_Requirement_. Whenever the word "achtsames" turns up in a line below, that line should be copied.
*** Information ***
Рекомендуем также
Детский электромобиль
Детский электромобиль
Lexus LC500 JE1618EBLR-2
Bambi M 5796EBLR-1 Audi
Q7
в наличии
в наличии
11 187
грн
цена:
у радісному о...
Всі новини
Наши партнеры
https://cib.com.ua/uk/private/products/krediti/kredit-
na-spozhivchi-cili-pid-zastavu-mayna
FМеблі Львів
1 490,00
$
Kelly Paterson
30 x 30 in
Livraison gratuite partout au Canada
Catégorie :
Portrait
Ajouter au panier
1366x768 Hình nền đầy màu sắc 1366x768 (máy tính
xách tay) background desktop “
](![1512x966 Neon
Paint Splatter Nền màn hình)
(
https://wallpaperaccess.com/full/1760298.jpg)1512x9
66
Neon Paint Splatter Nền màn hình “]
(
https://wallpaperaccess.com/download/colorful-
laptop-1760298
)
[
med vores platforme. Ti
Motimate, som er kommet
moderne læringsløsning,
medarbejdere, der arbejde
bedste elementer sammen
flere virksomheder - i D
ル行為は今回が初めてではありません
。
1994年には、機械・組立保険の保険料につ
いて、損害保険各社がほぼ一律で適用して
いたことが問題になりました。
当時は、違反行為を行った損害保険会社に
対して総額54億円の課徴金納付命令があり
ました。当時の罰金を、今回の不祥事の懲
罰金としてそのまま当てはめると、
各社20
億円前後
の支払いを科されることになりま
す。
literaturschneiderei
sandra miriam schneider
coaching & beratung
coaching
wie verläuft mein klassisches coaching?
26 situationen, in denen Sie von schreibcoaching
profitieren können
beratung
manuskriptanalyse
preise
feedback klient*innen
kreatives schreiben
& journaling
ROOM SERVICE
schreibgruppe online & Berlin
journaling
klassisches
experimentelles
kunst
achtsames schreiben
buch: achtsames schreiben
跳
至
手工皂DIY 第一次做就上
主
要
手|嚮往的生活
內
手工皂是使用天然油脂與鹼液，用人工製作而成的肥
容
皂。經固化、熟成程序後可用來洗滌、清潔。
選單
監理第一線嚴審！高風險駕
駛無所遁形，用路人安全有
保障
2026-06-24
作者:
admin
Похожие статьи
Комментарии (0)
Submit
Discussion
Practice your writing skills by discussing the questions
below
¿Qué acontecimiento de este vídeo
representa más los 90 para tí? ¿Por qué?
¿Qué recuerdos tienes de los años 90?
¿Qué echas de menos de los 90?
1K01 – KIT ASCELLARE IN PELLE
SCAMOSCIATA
*** End of Information ***
_Result of the exercise_.
achtsames schreiben
buch: achtsames schreiben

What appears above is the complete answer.